That’s the in-person meal, of course, where gathering with friends and family — enjoying a consistently high-quality interaction — keeps everyone coming back for more.

“People want to go and eat,” said Eger, adding, “They want to spend time with their friends and family and they want to do it in a differentiated place.” The difference, he said, lies with the waitstaff that’s especially attentive, the chef that comes out to say hello, the family that perfected their recipes in the kitchens for decades.

There are benefits for the restaurant here, as repeat business means better revenue momentum, and increased control over the entire experience. Control that is lost when they are reliant upon a delivery service. An additional benefit is that “They can also capture higher margins,” said Eger. In-person diners, he said, are more inclined to order dessert, drinks and sides.

The best-performing restaurants, said Eger, deliver “consistency across the board. It’s the consistency of service and the consistency of experience. It’s a consistency of the food.” It’s the consistency of every aspect of a diner’s experience from when they walk in the door to their dessert. Consumers are seeking that differentiated and consistent in-person experience, he said, and they are willing to pay for it and return for it repeatedly.

High Fixed Costs

The pressures inherent in running a restaurant are high, he said. Hiring has picked up, but so have wages. Bringing staff up to speed and keeping them in place is a challenge. Food costs, of course, also have increased. “These costs have all hit the restaurants hard,” said Eger. Fixed costs, in fact, account for 70% of the costs of keeping the lights on and the restaurant in operation.

“Inflation and the supply chain,” he said, “have really affected local and independent restaurants. They are trying to make sure they continue to bring in those incremental diners — rewarding them with great food and, in any way, shape, or form that they can, to keep them coming back, and bringing their friends in too.”

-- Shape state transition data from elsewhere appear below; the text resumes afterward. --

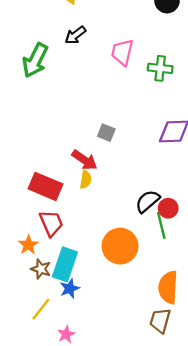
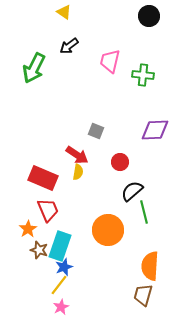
red circle: (168, 208) -> (120, 162), moved
yellow line: (41, 309) -> (59, 285), moved

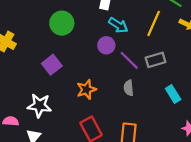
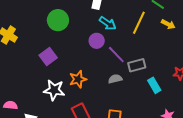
gray rectangle: (155, 60) -> (137, 65), moved
gray semicircle: (129, 88) -> (115, 79), turned 80
white star: (39, 106) -> (54, 90), moved

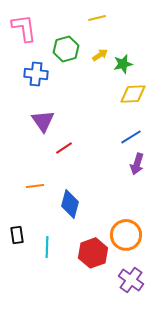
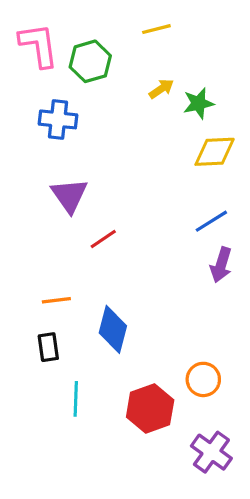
green hexagon: (66, 49) -> (90, 61), moved
black rectangle: (17, 235) -> (48, 347), moved
orange circle: (126, 235) -> (203, 379), size x0.7

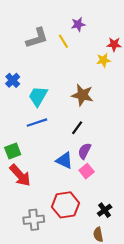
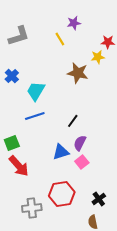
gray L-shape: (37, 38) -> (19, 36), moved
brown star: (82, 95) -> (78, 73), moved
blue triangle: (64, 161) -> (61, 152), turned -42

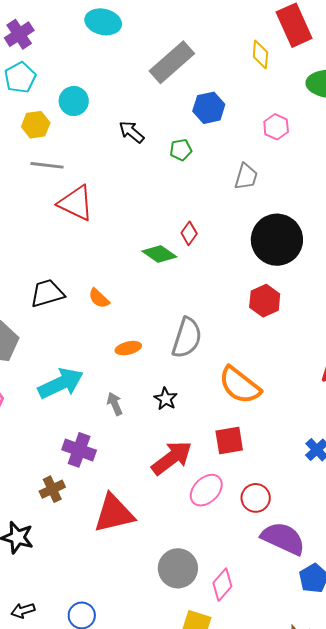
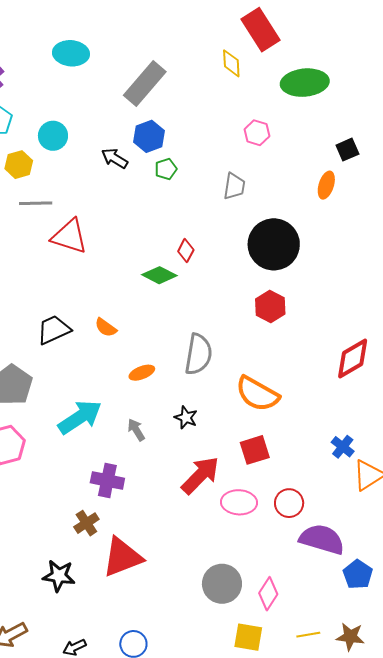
blue hexagon: (209, 108) -> (149, 136), moved
pink ellipse: (206, 490) -> (239, 502), turned 56
red triangle: (114, 513) -> (122, 557), moved

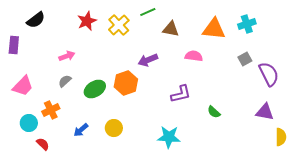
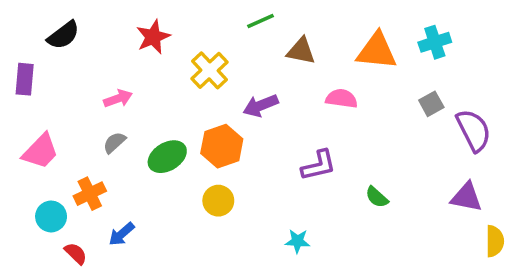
yellow cross: (119, 25) -> (209, 70), moved
yellow circle: (114, 128) -> (218, 201), moved
blue arrow: (81, 130) -> (121, 234), moved
cyan star: (169, 137) -> (298, 241), size x0.6

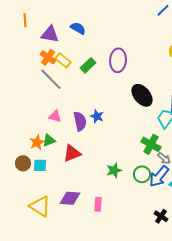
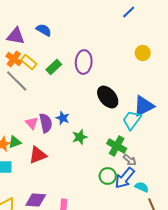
pink triangle: (55, 116) -> (32, 123), moved, turned 32
green star: (114, 170) -> (80, 137), moved

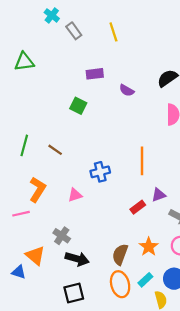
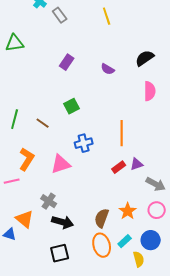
yellow line: (113, 32) -> (107, 16), moved
purple rectangle: (95, 74) -> (67, 62), moved, turned -49
green square: (78, 106) -> (72, 106), moved, turned 35
pink triangle: (75, 195) -> (61, 164), size x1.5
red rectangle: (138, 207) -> (119, 167), moved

Get the value proposition right and the tiny Greek restaurant on the corner, or the marquee go-to spot in the heart of the city — namely, the independent establishment — enjoys robust foot traffic.

The increased traffic, and the elimination of an empty table, means that restaurants don’t have to increase their prices to cover fixed costs. As restaurants have struggled with increasing prices, they have turned to various other methods to recoup their margins, including surcharges or suggested tips, many of which have turned off diners.

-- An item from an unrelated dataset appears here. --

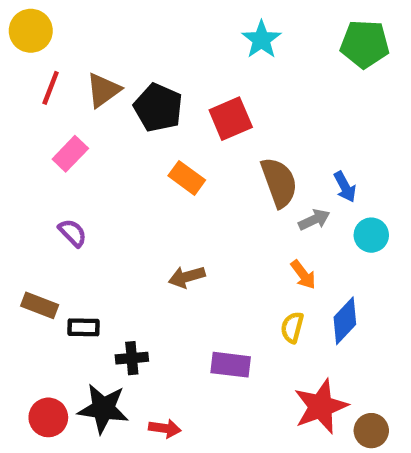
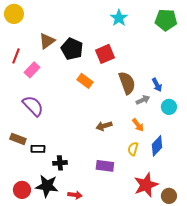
red line: (51, 88) -> (16, 56), moved
purple semicircle: (72, 233) -> (33, 106), size x1.6
brown arrow: (187, 277) -> (104, 126), moved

Though the overarching trend within payments is moving steadily away from cash — and by extension, to cards and digital wallets — restaurants are still in the midst of experimenting with different business models.

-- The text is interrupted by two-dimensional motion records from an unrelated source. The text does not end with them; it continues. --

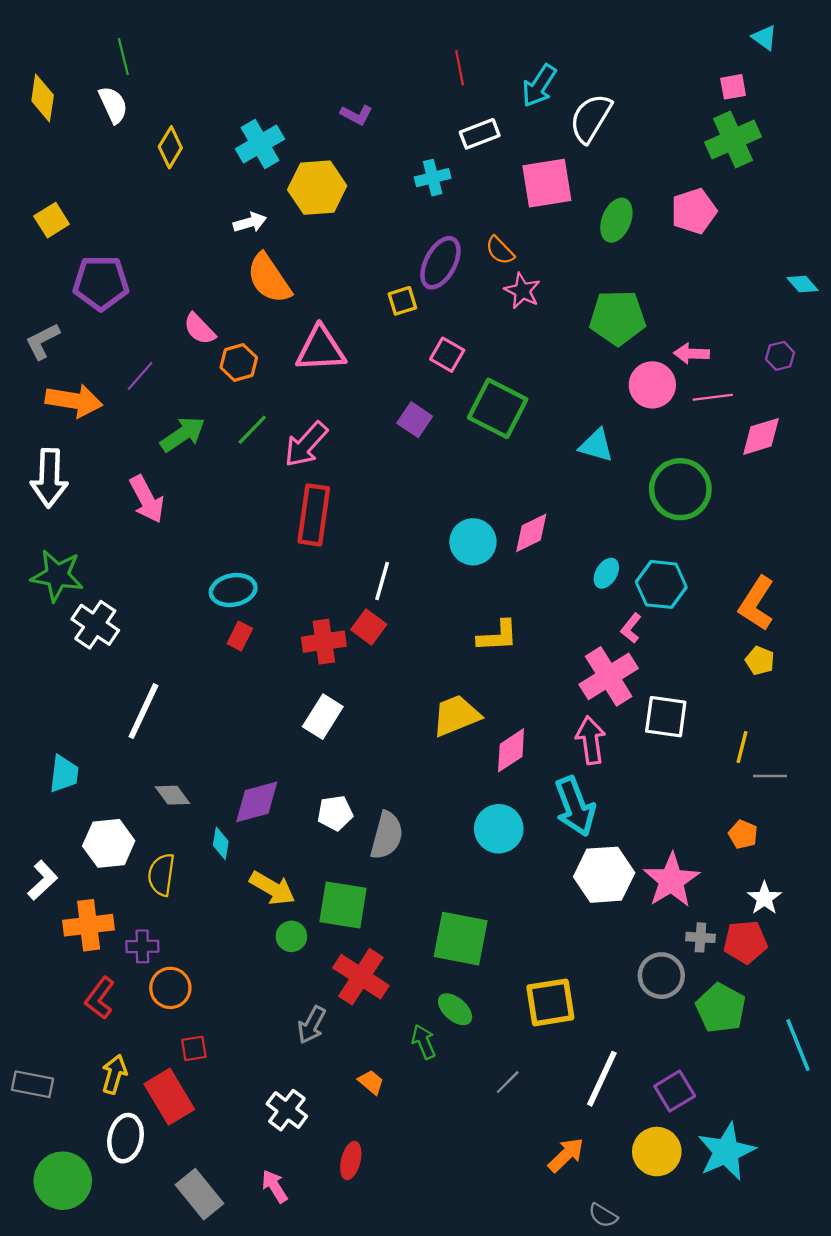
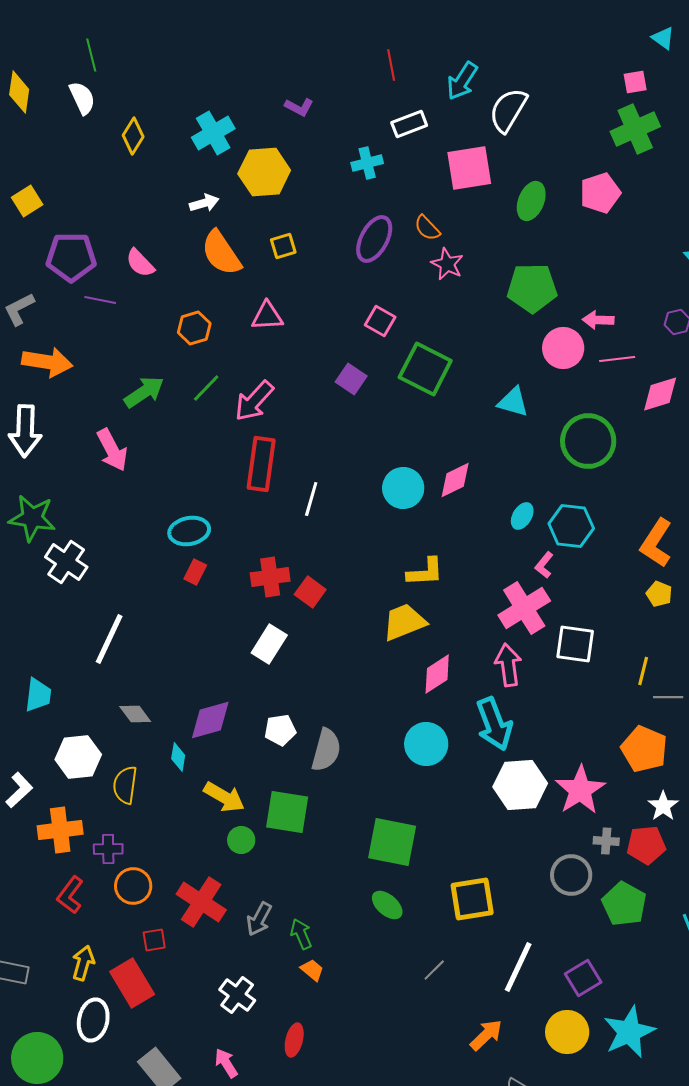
yellow square: (402, 301) -> (283, 246), moved
pink semicircle: (199, 329) -> (140, 263), moved
pink triangle: (321, 349) -> (267, 316), size x0.7
purple line: (140, 376) -> (100, 300), moved, turned 60
white line: (382, 581) -> (311, 499), moved
red square: (369, 627) -> (310, 592), moved
yellow trapezoid: (456, 716) -> (404, 622), moved
orange pentagon: (743, 834) -> (644, 749), size x1.8
red cross: (361, 977) -> (201, 902), moved
green arrow: (424, 1042) -> (301, 934), moved

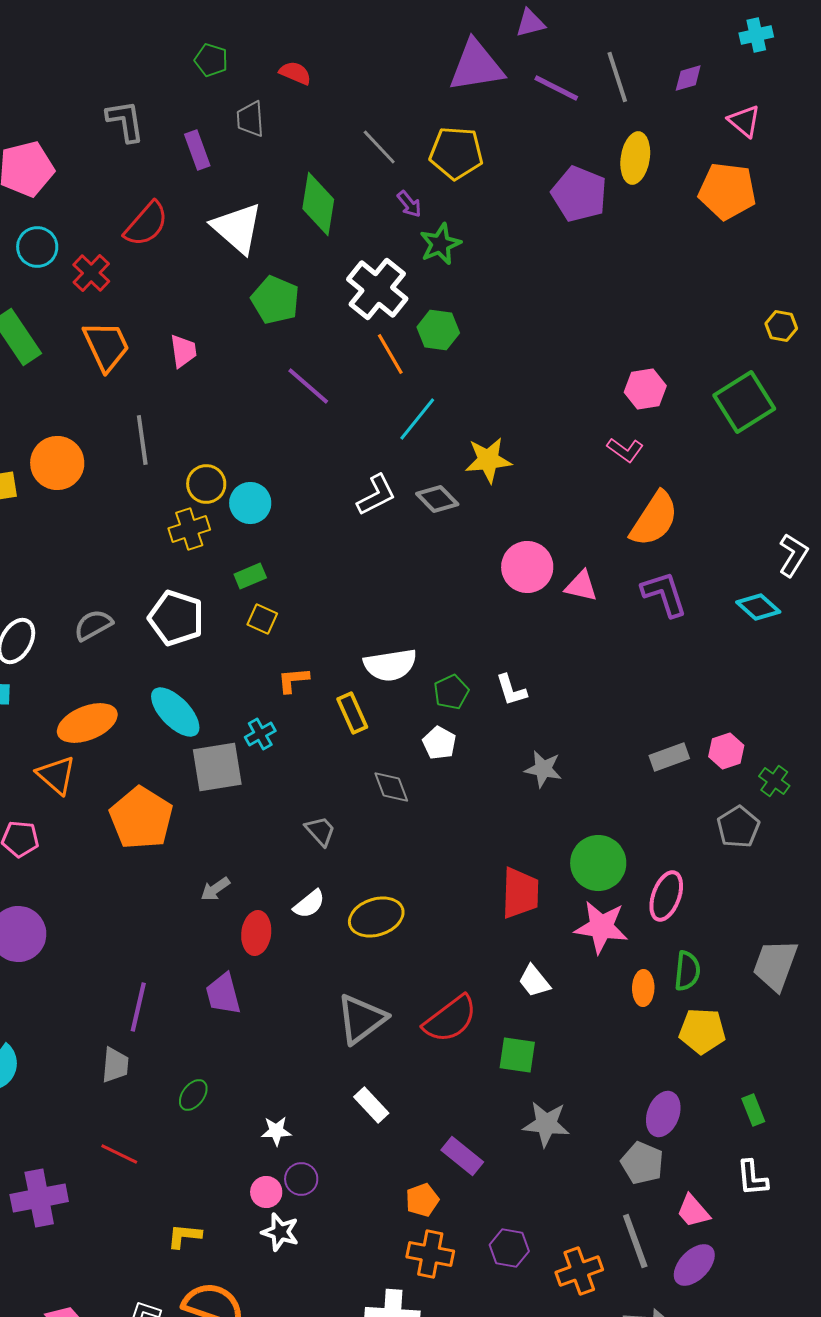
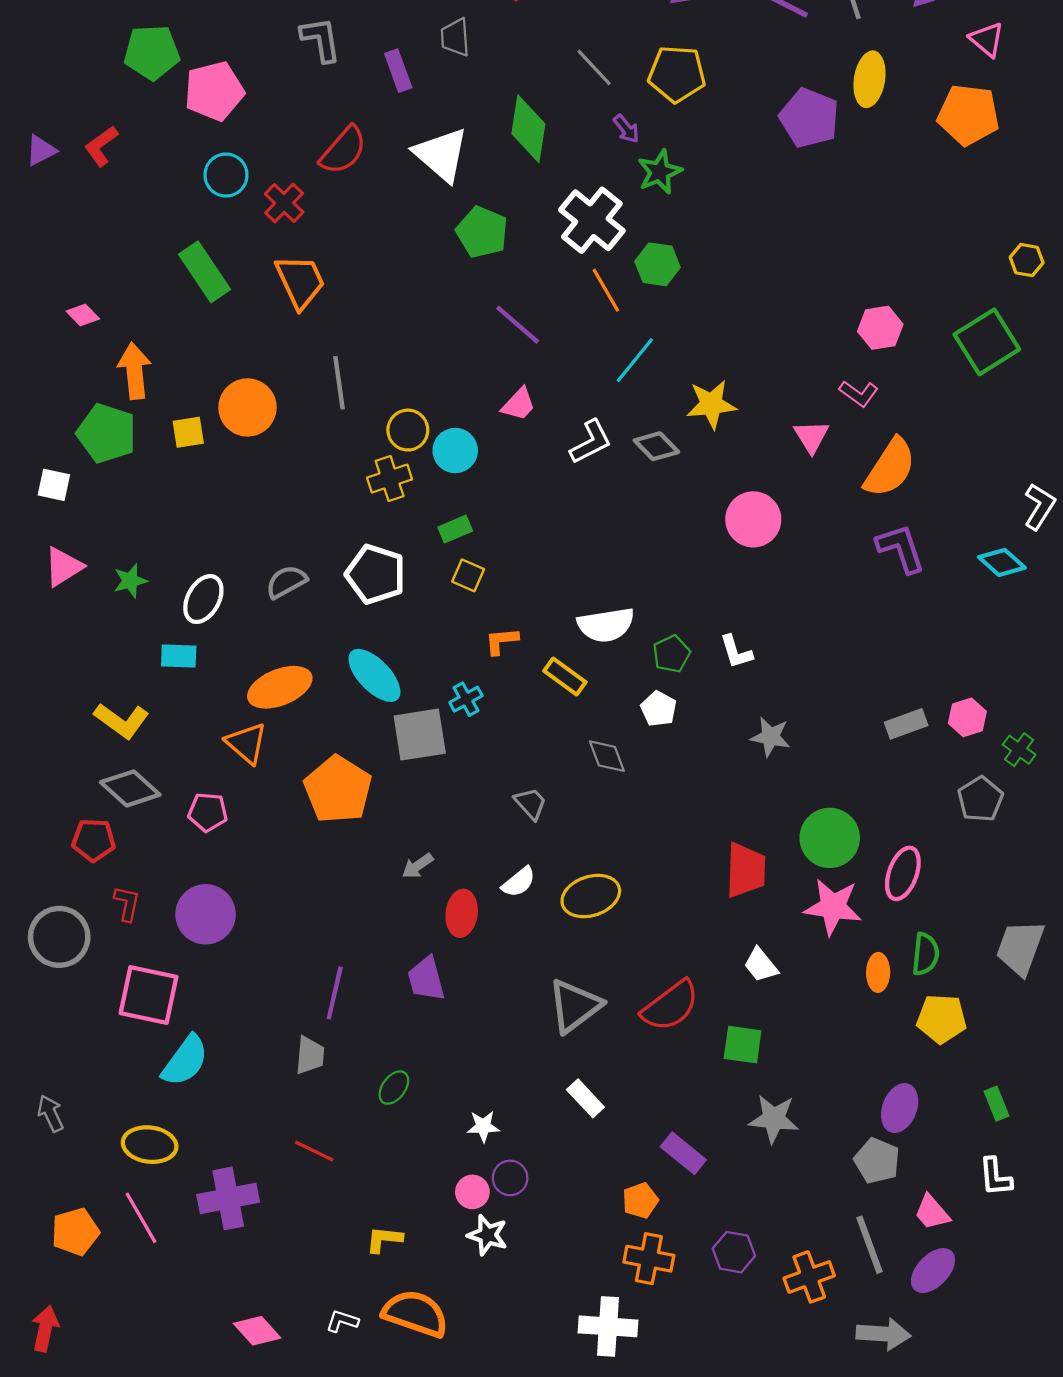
pink trapezoid: (183, 351) -> (519, 404), moved, turned 51
pink triangle: (581, 586) -> (811, 437), moved, turned 45
yellow rectangle: (352, 713) -> (565, 676), turned -30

To help keep customers coming through the doors, said Eger, and to provide a benefit for their loyalty — even in an economic environment where money is tight and inflation high — Rewards Networks’ diners earn points or cash back that can be redeemed across a host of firms’ loyalty programs (Rakuten and T-Mobile among them).

Filling the incremental seat, said Eger, translates into a highly profitable additional meal. And all restaurants, he said, are focused on filling those empty tables and chairs. In fact, he said, Rewards Network helps participating restaurants boost their seating by 5% to 10%. Beyond increasing a restaurant’s capacity, an additional benefit of loyalty, said Eger, is that the restaurant takes good care of its clientele.

As he said, “We’re the connector,” between the restaurants, consumers and rewards, “and that’s what I love about the company.” The network, he said, rewards diners based on their individual behaviors — where dining to earn retail points or stopping into the coffee shop to earn points over time creates a local ecosystem that’s marked by variety.

The platform is extensible across use cases, he said. “You tell me what currency you want,” said Eger. “You want air miles, we do air miles; you want hotel points, I can give you hotel points.” Whatever reward the customer craves is what the restaurant wants that customer to earn, he said.

“And we want you to earn, because this engages you back into the restaurant ecosystem,” he told Webster, adding that the in-person restaurant experience in unlike any other as it fulfills a “human desire because of the connection you make with people when you’re out dining together.”